Answer: $117.72
======================================================
Explanation:
Let's say that the company is valued at $300 just as a simple example.
Also, let's say there are 100 shares each worth $3, so we have 100*3 = 300 as the total value of the company.
A 3-for-1 split means that for each share, it will get turned into 3 shares. So you turn in 1 share and in return you get 3 shares back. Or put another way, each share is ripped/cut into 3 equal pieces.
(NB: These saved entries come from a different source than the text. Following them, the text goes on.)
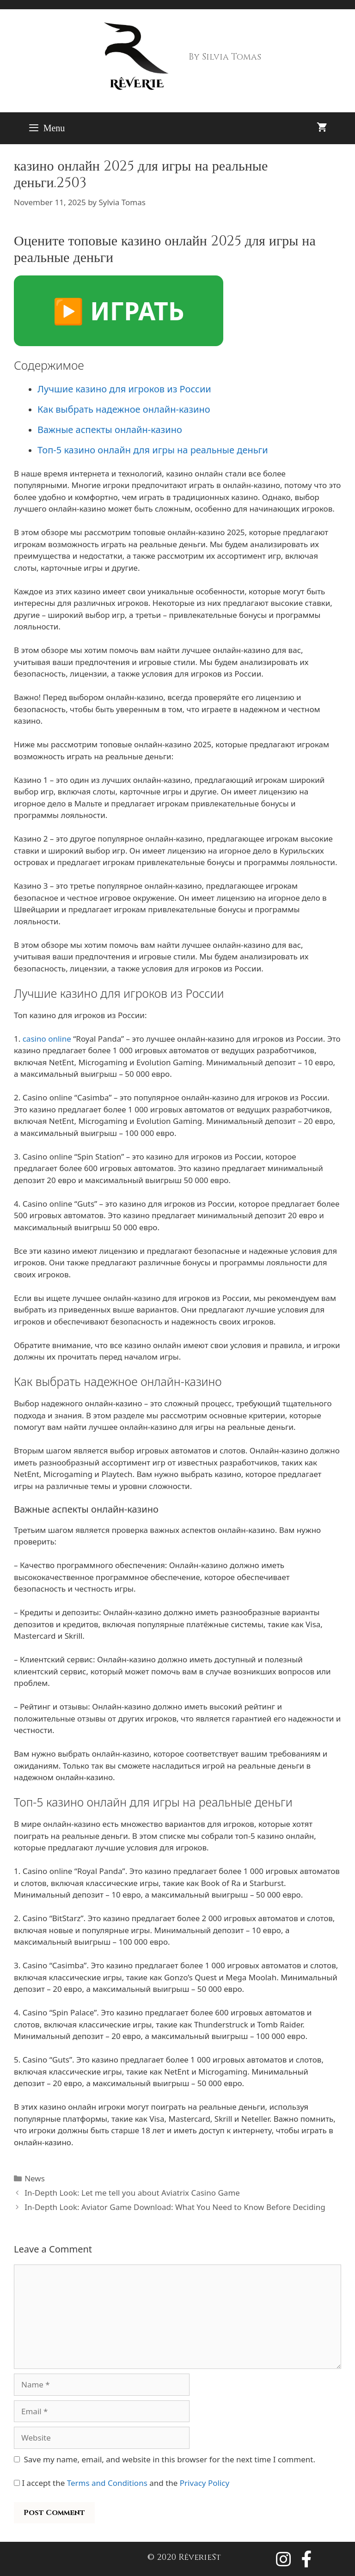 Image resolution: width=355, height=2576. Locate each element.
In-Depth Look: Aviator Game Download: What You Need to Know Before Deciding (174, 2207)
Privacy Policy (204, 2483)
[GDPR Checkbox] (17, 2483)
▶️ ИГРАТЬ (118, 310)
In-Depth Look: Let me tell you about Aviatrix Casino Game (132, 2192)
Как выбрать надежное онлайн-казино (123, 409)
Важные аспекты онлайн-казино (109, 429)
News (34, 2178)
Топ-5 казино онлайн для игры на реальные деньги (152, 450)
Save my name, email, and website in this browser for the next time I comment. (169, 2459)
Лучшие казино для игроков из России (124, 389)
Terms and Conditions (107, 2483)
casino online (47, 1038) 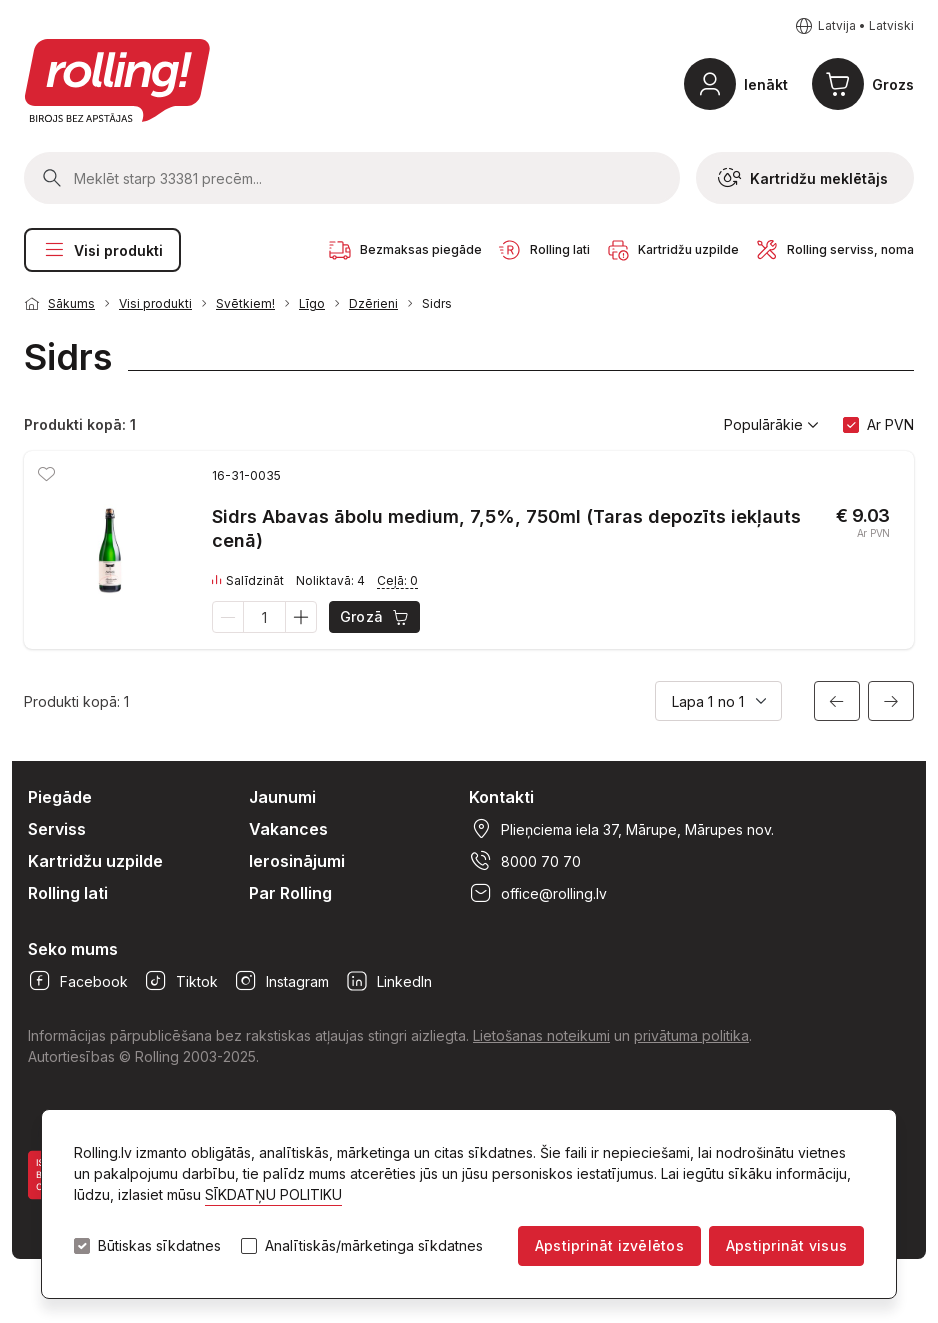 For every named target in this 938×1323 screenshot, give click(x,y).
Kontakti (501, 797)
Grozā (375, 617)
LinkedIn (388, 981)
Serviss (57, 829)
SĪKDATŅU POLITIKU (273, 1194)
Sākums (71, 303)
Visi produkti (102, 250)
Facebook (78, 981)
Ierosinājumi (297, 861)
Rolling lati (68, 893)
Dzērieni (373, 303)
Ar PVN (890, 424)
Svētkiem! (245, 303)
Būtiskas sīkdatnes (159, 1246)
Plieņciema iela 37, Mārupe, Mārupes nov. (621, 829)
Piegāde (60, 797)
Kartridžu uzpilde (95, 861)
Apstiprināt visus (786, 1245)
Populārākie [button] (771, 425)
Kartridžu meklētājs (803, 178)
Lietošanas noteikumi (541, 1035)
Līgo (312, 303)
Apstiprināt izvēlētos (609, 1245)
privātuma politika (691, 1035)
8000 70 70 (525, 861)
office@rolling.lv (538, 893)
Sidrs (437, 303)
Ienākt (766, 84)
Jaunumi (282, 797)
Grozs (893, 84)
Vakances (288, 829)
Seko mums (73, 949)
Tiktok (181, 981)
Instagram (281, 981)
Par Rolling (290, 893)
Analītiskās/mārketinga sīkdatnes (374, 1246)
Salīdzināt (248, 581) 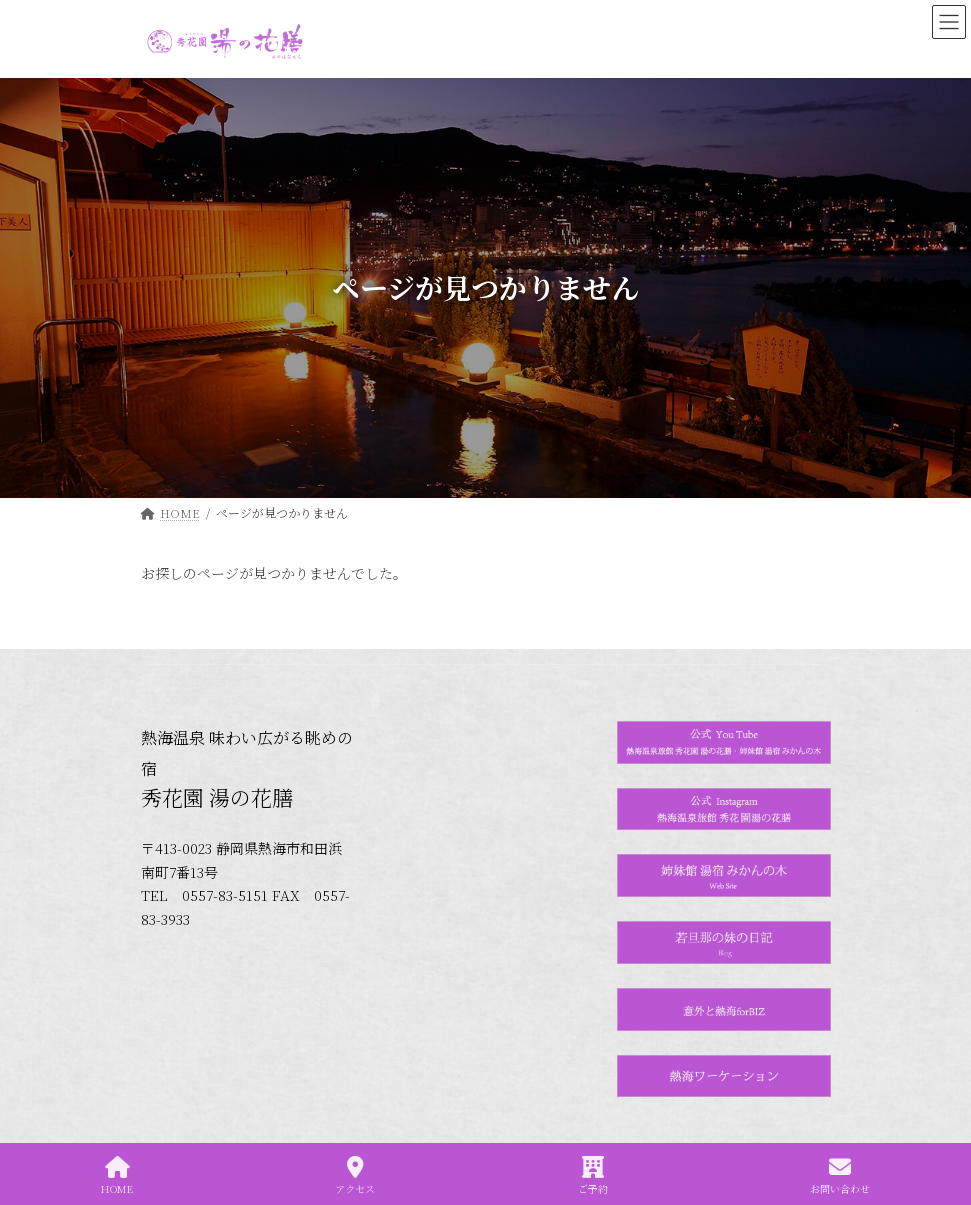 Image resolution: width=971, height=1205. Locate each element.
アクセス (355, 1175)
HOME (117, 1175)
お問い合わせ (840, 1175)
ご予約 (593, 1175) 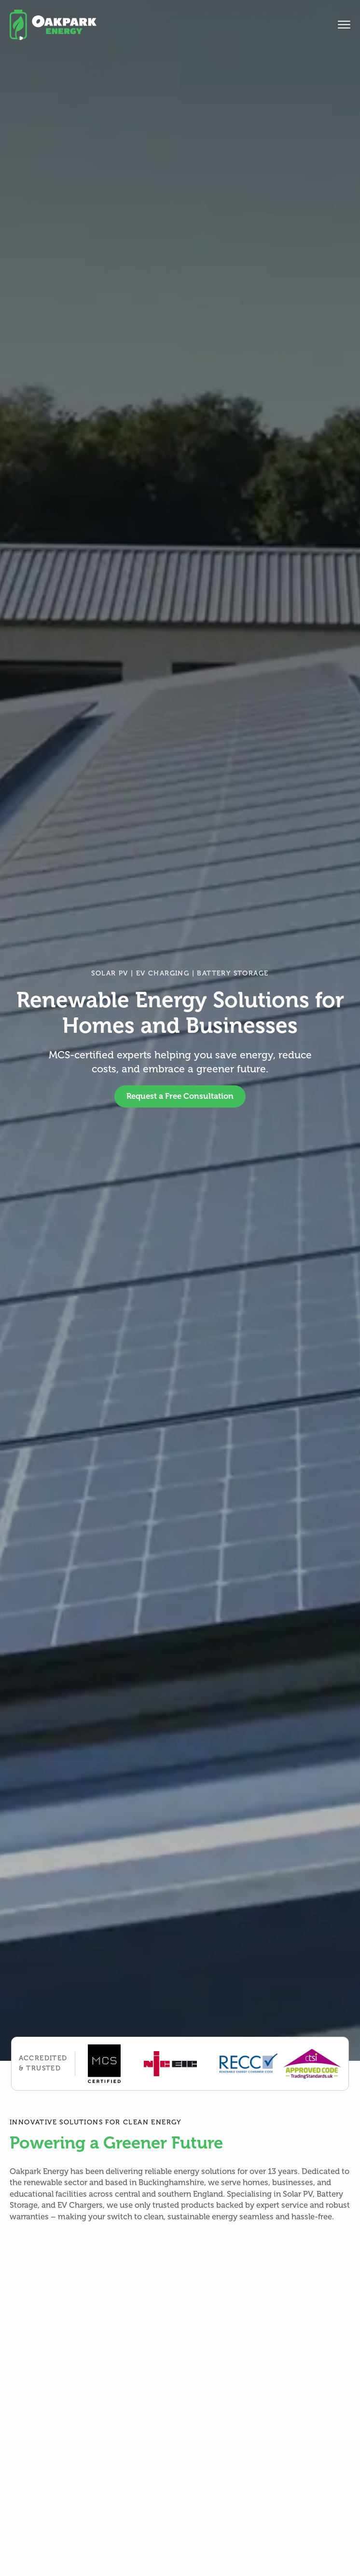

After doing this split, we would have 3*100 = 300 shares and each share would be now worth (1/3)*3 = 1 dollar. Note the new number of shares multiplied with the new value per share is still the same total valuation of $300. Doing a stock split, or a reverse stock split, will not change the value of the company. This is a good thing or else companies would simply do (reverse) splits all the time to increase their value however large they wanted without actually contributing anything to society.
------------------------
So quite simply, when we do a 3-for-1 split, we multiply the old price per share by 1/3 to get the new price per share.
Let
x = old price per share
y = new price per share
So x happens before the split and y is after the split.
For a 3-to-1 split, we can form this equation
y = (1/3)x
which solves to
x = 3y
when we multiply both sides by 3
We know that y = 39.24, which means,
x = 3y
x = 3*39.24
x = 117.72
The pre-split price per share was $117.72
------------------------
So in short, all we did was multiply the given number (39.24) by 3.